* **Exercise description**: For the word "mode", count the lines in the records below that include it and give only that number.

◆ ◆ ◆ ◆

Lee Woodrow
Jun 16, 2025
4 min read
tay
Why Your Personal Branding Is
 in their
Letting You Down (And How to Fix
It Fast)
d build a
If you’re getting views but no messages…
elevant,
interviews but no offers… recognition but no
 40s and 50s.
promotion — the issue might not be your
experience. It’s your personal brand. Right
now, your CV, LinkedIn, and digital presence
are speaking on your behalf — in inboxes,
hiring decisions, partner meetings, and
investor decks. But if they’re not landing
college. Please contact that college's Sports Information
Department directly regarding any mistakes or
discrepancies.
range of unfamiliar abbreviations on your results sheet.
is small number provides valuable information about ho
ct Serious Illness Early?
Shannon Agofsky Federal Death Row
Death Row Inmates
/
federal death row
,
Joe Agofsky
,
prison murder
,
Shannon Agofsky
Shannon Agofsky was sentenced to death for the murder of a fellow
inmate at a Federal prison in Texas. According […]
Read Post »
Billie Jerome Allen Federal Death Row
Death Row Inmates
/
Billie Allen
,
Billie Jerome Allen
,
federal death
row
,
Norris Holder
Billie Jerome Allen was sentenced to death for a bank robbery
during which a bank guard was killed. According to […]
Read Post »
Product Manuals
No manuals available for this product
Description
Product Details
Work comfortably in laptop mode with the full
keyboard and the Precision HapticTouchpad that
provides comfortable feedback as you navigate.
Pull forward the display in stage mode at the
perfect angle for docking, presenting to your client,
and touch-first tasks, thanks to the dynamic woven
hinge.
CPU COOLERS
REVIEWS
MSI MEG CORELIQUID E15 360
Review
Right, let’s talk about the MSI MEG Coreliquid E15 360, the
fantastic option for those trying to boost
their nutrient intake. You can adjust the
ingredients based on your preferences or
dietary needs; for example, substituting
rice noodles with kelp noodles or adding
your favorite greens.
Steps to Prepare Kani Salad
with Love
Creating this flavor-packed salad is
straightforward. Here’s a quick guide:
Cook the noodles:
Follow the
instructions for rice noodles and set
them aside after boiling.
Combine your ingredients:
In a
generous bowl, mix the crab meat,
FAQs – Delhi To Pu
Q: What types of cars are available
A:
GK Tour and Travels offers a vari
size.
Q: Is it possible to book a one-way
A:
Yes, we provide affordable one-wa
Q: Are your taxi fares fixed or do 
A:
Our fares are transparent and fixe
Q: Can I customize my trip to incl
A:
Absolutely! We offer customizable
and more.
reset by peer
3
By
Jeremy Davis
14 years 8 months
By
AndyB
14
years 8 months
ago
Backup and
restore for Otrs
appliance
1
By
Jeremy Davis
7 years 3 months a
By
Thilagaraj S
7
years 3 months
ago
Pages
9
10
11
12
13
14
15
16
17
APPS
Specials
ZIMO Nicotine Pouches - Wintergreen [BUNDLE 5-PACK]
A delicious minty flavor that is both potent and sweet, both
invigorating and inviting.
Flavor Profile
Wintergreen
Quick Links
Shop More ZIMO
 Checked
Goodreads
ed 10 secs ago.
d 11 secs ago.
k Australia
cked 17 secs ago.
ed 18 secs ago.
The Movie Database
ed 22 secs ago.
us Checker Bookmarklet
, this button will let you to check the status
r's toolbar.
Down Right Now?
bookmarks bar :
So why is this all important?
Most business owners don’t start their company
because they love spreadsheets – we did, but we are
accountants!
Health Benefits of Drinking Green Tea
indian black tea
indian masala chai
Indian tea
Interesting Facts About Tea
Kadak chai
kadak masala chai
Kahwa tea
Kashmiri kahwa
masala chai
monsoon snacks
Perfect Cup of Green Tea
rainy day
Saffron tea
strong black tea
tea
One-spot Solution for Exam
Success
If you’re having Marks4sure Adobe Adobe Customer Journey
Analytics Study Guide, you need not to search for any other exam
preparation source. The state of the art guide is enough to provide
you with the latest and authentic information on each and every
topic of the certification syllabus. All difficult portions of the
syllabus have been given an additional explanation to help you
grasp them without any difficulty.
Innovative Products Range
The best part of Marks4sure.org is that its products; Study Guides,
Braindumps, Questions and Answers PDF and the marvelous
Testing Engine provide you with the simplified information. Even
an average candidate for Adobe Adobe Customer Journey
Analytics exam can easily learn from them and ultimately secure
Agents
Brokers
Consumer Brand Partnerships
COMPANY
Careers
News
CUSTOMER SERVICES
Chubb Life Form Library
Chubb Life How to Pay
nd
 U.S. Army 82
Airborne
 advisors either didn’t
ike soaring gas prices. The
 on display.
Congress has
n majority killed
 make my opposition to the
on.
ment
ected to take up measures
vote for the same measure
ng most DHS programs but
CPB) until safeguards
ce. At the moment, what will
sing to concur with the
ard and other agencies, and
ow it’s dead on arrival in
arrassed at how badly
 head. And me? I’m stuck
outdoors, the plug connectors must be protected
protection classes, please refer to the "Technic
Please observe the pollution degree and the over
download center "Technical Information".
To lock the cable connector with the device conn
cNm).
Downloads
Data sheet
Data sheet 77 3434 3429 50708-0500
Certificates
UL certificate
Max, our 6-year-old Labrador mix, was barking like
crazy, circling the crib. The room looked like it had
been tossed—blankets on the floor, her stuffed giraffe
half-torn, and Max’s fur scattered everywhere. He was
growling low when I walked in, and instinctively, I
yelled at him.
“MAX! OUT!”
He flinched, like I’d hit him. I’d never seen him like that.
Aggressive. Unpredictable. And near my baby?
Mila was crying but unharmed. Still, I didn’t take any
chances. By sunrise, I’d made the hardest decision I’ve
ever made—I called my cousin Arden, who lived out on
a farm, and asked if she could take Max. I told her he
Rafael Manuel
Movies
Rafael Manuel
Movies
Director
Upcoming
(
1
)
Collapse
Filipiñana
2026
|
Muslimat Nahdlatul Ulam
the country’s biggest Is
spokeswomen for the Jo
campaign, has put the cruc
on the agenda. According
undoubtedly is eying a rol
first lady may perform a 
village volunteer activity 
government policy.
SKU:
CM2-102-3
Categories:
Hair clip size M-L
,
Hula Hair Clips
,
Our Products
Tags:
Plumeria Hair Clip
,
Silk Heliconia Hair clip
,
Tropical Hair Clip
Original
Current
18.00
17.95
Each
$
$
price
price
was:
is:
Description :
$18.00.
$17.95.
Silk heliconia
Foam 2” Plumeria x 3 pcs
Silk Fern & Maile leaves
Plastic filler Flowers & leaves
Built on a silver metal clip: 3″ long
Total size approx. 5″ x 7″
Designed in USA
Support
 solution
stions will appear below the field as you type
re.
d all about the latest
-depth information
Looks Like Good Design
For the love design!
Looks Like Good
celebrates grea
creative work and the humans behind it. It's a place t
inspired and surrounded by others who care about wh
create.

◆ ◆ ◆ ◆

* **Result of this exercise**: 2